#### TASK TO CARRY OUT:
Hunt through the entries for the word "time" and copy each line in which it appears.

#### PROVIDED MATERIAL:
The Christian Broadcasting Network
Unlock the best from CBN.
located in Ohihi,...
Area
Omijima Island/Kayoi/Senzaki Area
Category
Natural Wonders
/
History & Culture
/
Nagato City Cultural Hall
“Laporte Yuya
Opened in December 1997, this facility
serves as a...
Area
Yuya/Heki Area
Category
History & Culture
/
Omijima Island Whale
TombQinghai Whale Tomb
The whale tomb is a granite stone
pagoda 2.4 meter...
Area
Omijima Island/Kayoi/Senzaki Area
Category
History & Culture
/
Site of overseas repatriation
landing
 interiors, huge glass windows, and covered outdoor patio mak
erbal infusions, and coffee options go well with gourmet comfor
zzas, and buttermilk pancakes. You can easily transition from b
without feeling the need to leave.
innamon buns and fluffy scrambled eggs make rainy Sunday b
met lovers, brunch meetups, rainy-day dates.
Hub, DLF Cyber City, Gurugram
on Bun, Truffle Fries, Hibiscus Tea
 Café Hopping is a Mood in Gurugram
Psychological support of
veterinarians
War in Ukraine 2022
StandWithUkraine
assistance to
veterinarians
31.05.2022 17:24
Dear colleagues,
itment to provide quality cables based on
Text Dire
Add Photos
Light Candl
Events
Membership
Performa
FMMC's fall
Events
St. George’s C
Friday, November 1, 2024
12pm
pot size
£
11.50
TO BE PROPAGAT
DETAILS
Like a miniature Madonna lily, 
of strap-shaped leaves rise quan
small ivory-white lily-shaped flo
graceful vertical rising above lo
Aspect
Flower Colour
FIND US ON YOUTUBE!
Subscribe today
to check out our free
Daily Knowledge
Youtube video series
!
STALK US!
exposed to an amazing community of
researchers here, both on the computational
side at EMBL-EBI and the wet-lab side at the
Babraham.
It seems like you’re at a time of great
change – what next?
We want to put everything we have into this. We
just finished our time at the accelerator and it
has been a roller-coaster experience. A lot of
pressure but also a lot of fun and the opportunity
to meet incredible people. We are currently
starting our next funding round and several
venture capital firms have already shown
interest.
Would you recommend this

#### COMPLETED EXERCISE:
It seems like you’re at a time of great
just finished our time at the accelerator and it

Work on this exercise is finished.